Но, черт возьми, ничего не получается! Я чувствую, как она смыкает губы вокруг той части моего тела, которая всего несколько минут назад дико требовала этого прикосновения, но теперь…
…она реагирует. Но совсем не так, как мне сейчас надо.
– Ты серьезно?
Я открываю глаза, запускаю руку в ее длинную гриву и сам помогаю ей.
– Я почти готов. Надо просто… немного подождать…
Аманда в недоумении смотрит на мой член, который никак не хочет вставать. Как бы быстро я ни двигал рукой и ни заглядывал в ее глубокое декольте, он никак не хочет подниматься.
Она качает головой, недоверчиво хмыкая:
– Вот для этого ты слишком самоуверенный.
Это худшее унижение в моей жизни. И, конечно же, я виню в этом Пейсли. Я так зол на нее, что подумываю уволить ее сегодня же. Но тут возникает другое чувство, которое противоречит прежнему. И вдруг мне кажется, что я больше не знаю самого себя.

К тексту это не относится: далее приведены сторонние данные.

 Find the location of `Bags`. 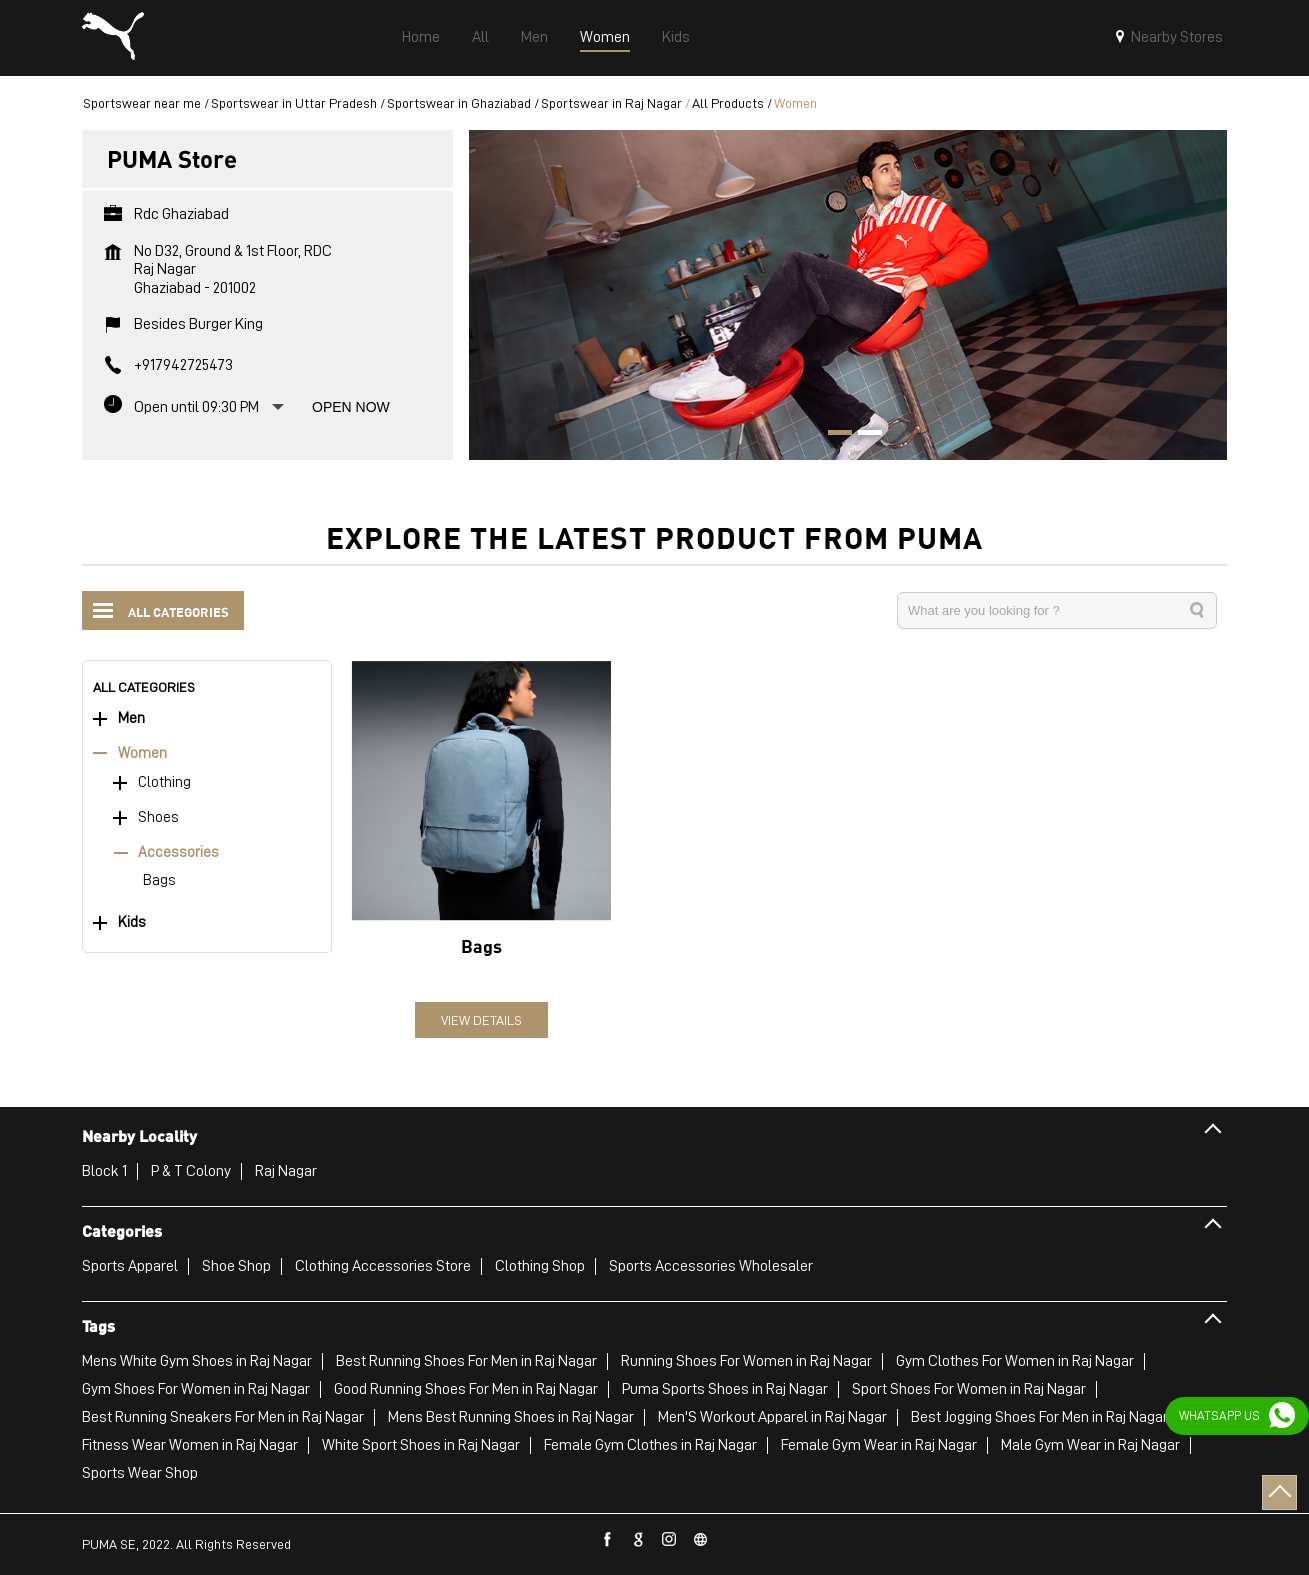

Bags is located at coordinates (159, 880).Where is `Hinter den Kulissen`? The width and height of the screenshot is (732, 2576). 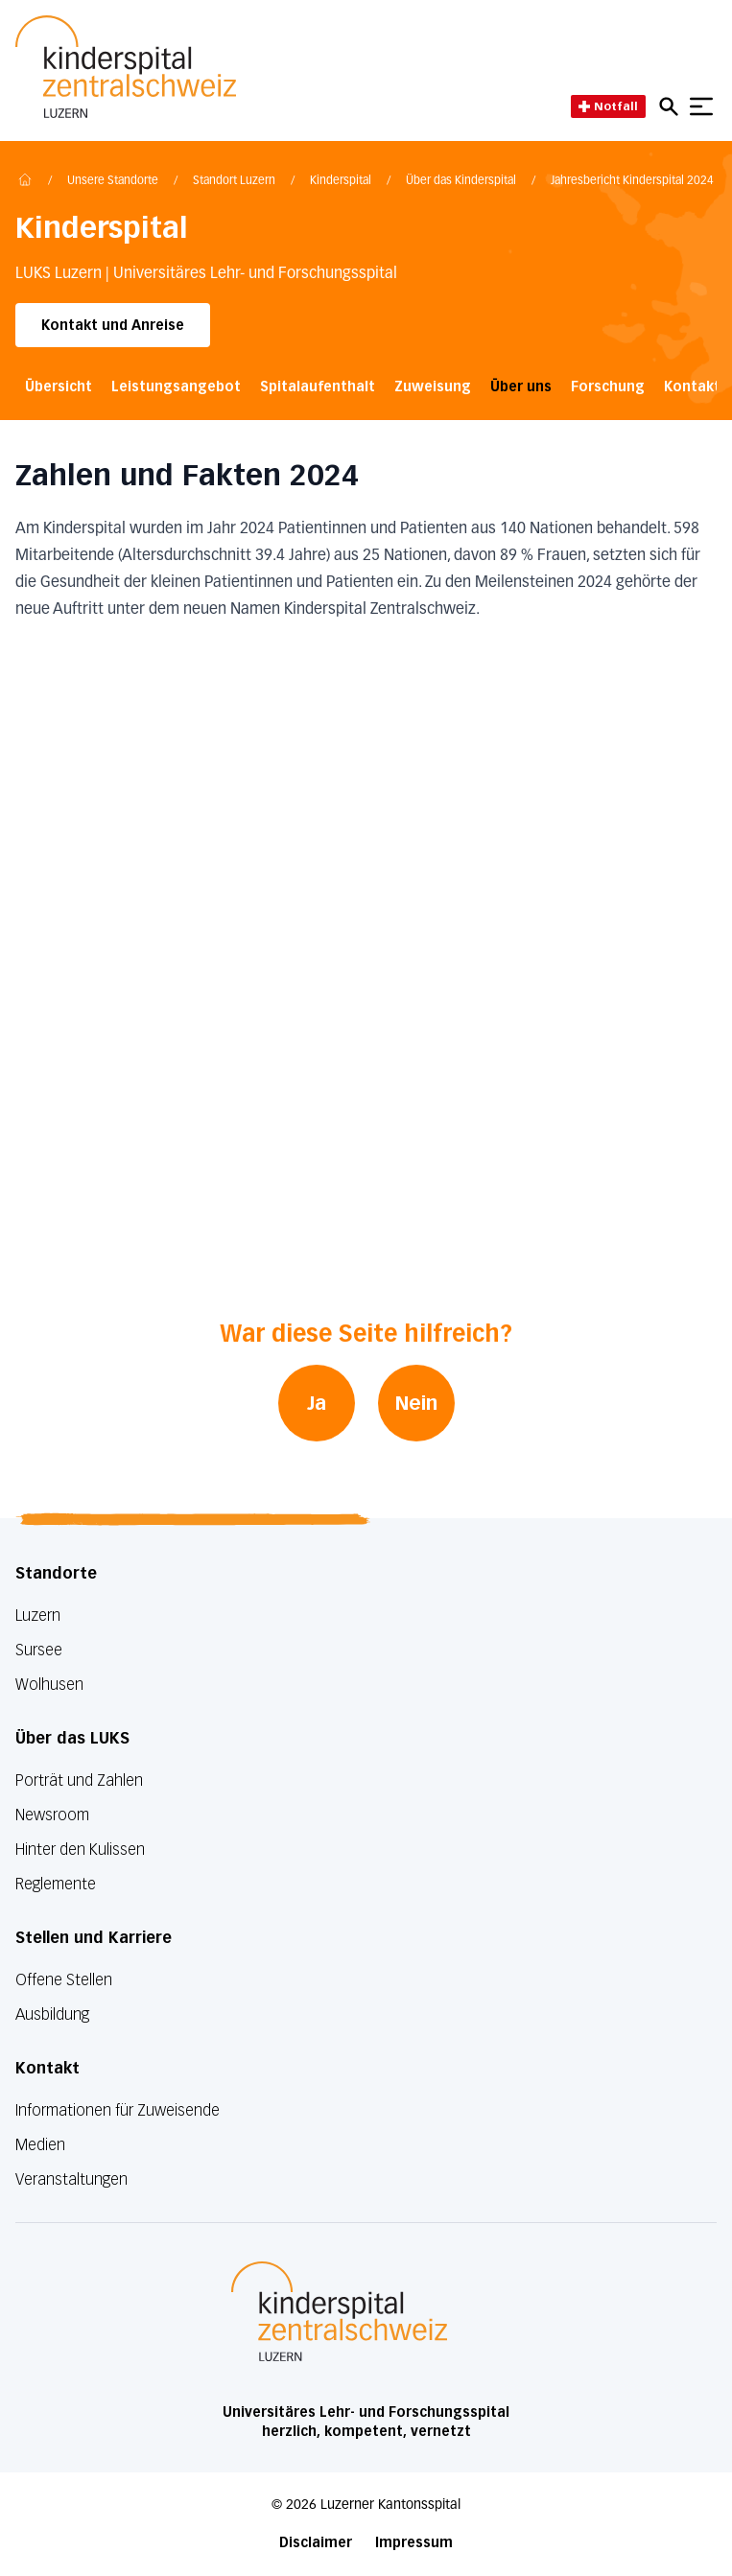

– Твою мать! – я стучу ладонью по шкафчику рядом с собой, а затем прислоняю голову к стене и провожу рукой по волосам. – Просто свали, хорошо?
Это не ее вина. Точно не ее. Но сейчас я чувствую себя униженным и жалким, пристыженным, оскорбленным и беспомощным, таким беспомощным, каким не чувствовал себя уже давно.
Проходит всего две секунды, прежде чем я ощущаю на себе звонкую пощечину. Я принимаю ее, потому что заслужил, поджимаю губы и пытаюсь бороться с тем, что я ничтожный и беззащитный.
У меня ничего не получается.
Каблуки цокают по плитке. Хлопает дверь. На меня опускается тишина, она обволакивает меня и хочет утешить, но я не знаю, хочу ли я, чтобы меня утешали, я вообще не знаю, чего я хочу. Будто тишина доносит до меня беззвучный шепот, все ответы на устах, слово за словом, но я их не слышу. Я мог бы услышать, но не хочу. И в этом все дело, не так ли? Вот почему я не могу помочь себе. Почему никто не может мне помочь? Потому что я не хочу. Потому что в тот день, в тот проклятый день, который показал мне, что смерть реальна, что она смеется тебе в лицо, оскверняя твое сердце, я почувствовал так много, что после этого я не чувствовал ничего. Я смирился с этим. Так было лучше.
Но с тех пор, как появилась Пейсли – после этой девочки с торчащими ушами и скромной улыбкой, чьи темные тайны я хочу стереть поцелуями, пока на них не прольется солнце и не заставит ее сиять – я снова хочу чувствовать. Я снова хочу жить.
И это пугает меня до смерти, потому что я давно забыл, как это делается.
Грустные птицы тоже поют
Я пьян. И под кайфом. После того случая с Амандой мне было на все наплевать, и я пошел вместе с Уайеттом на вечеринку после игры. Наверное, я представлял собой очень жалкое зрелище, потому что не прошло и нескольких минут, как жуткий парень с татуировкой на на половину лица предложил мне выпить с ним текилы. Вообще-то, после слов Пейсли на прошлой вечеринке я поклялся, что больше не буду напиваться в хлам, но я ощущал себя таким мерзким, что ничего не смог с собой поделать. Странно, но это заставило меня вспомнить о Треворе, которому я совсем недавно рассказал о том, как паршиво пить и принимать наркотики. Я – жалкий пример для подражания.